* **EXERCISE**
Give back exactly the lines of the material below, starting with the line with "team carefully opens" and going on through the line with "at the home’s".

○ ○ ○

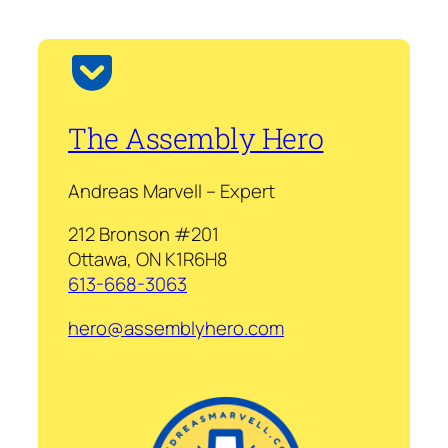
The Assembly Hero
Andreas Marvell – Expert
212 Bronson #201
Ottawa, ON K1R6H8
613-668-3063
hero@assemblyhero.com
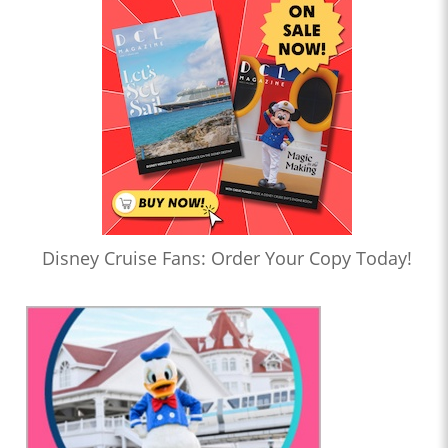
Disney Cruise Fans: Order Your Copy Today!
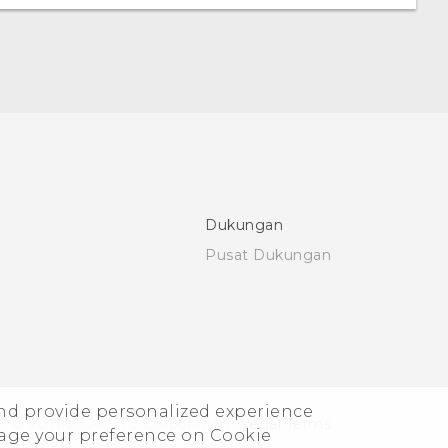
Dukungan
Pusat Dukungan
and provide personalized experience
© 2011-2026 HTC Corporation
Legal Terms
nage your preference on Cookie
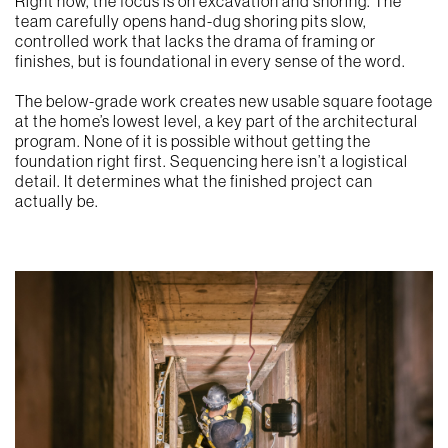
Right now, the focus is on excavation and shoring. The
team carefully opens hand-dug shoring pits slow,
controlled work that lacks the drama of framing or
finishes, but is foundational in every sense of the word.
The below-grade work creates new usable square footage
at the home’s lowest level, a key part of the architectural
program. None of it is possible without getting the
foundation right first. Sequencing here isn’t a logistical
detail. It determines what the finished project can
actually be.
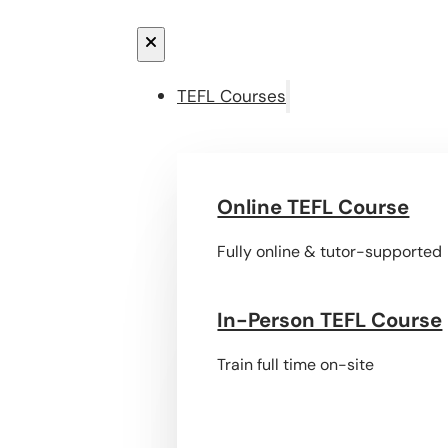
TEFL Courses
Online TEFL Course
Fully online & tutor-supported
In-Person TEFL Course
Train full time on-site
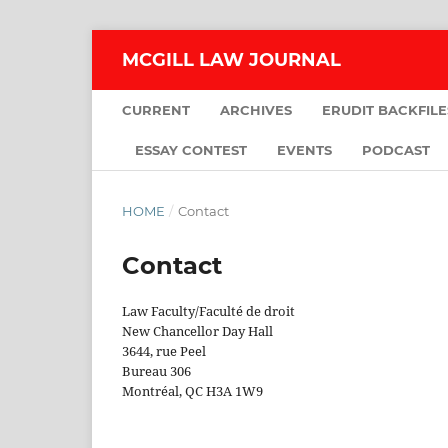
MCGILL LAW JOURNAL
CURRENT
ARCHIVES
ERUDIT BACKFILE
ESSAY CONTEST
EVENTS
PODCAST
HOME
/
Contact
Contact
Law Faculty/Faculté de droit
New Chancellor Day Hall
3644, rue Peel
Bureau 306
Montréal, QC H3A 1W9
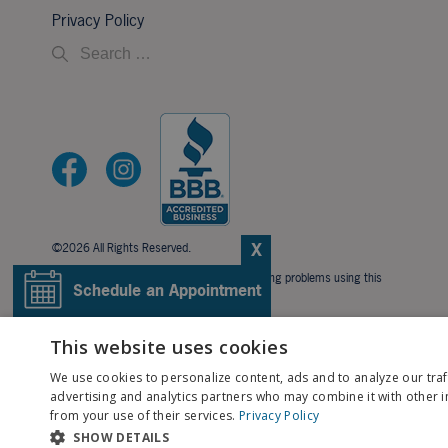
Privacy Policy
X
©2026 All Rights Reserved.
If you are using a screen reader and are having problems using this
Schedule an Appointment
website, please call
706-323-3491
.
BACK TO TOP
Pay My Bill
This website uses cookies
We use cookies to personalize content, ads and to analyze our traf
Patient Portal
advertising and analytics partners who may combine it with other i
from your use of their services.
Privacy Policy
SHOW DETAILS
Contact Us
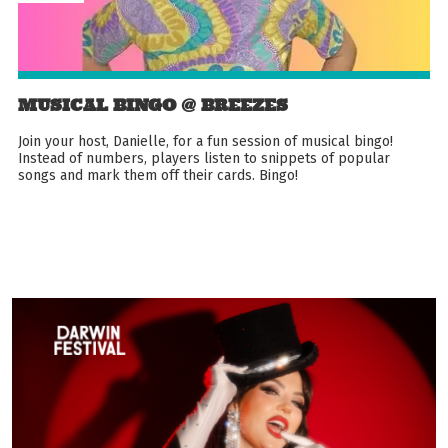
MUSICAL BINGO @ BREEZES
Join your host, Danielle, for a fun session of musical bingo!
Instead of numbers, players listen to snippets of popular
songs and mark them off their cards. Bingo!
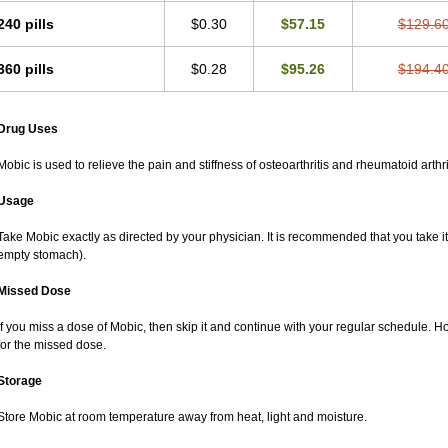
240 pills
$0.30
$57.15
$129.6
360 pills
$0.28
$95.26
$194.4
Drug Uses
Mobic is used to relieve the pain and stiffness of osteoarthritis and rheumatoid arthri
Usage
Take Mobic exactly as directed by your physician. It is recommended that you take it
empty stomach).
Missed Dose
If you miss a dose of Mobic, then skip it and continue with your regular schedule. 
for the missed dose.
Storage
Store Mobic at room temperature away from heat, light and moisture.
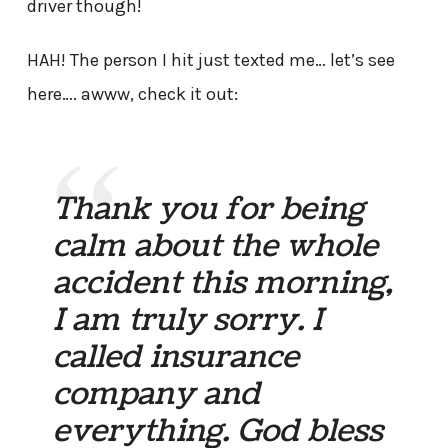
driver though!
HAH! The person I hit just texted me… let’s see
here…. awww, check it out:
Thank you for being
calm about the whole
accident this morning,
I am truly sorry. I
called insurance
company and
everything. God bless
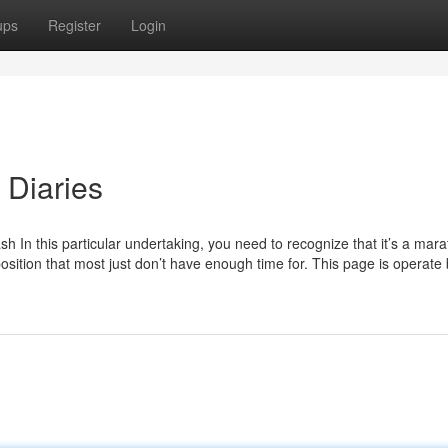
ups
Register
Login
 Diaries
ash In this particular undertaking, you need to recognize that it’s a mar
 position that most just don’t have enough time for. This page is operate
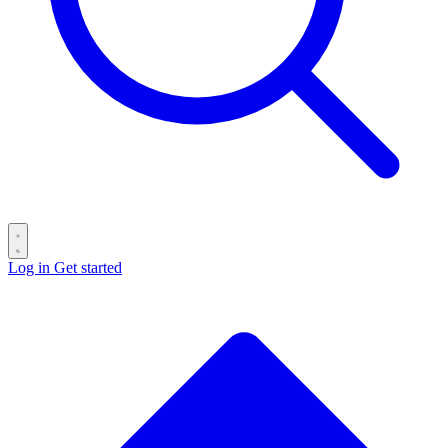
Log in
Get started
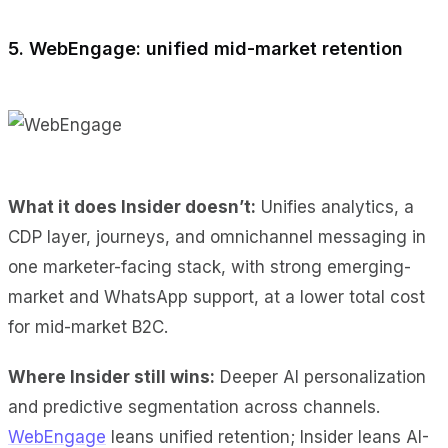
5. WebEngage: unified mid-market retention
What it does Insider doesn’t:
Unifies analytics, a
CDP layer, journeys, and omnichannel messaging in
one marketer-facing stack, with strong emerging-
market and WhatsApp support, at a lower total cost
for mid-market B2C.
Where Insider still wins:
Deeper AI personalization
and predictive segmentation across channels.
WebEngage
leans unified retention; Insider leans AI-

○ ○ ○

* **WRITTEN RESPONSE**
team carefully opens hand-dug shoring pits slow,
controlled work that lacks the drama of framing or
finishes, but is foundational in every sense of the word.
The below-grade work creates new usable square footage
at the home’s lowest level, a key part of the architectural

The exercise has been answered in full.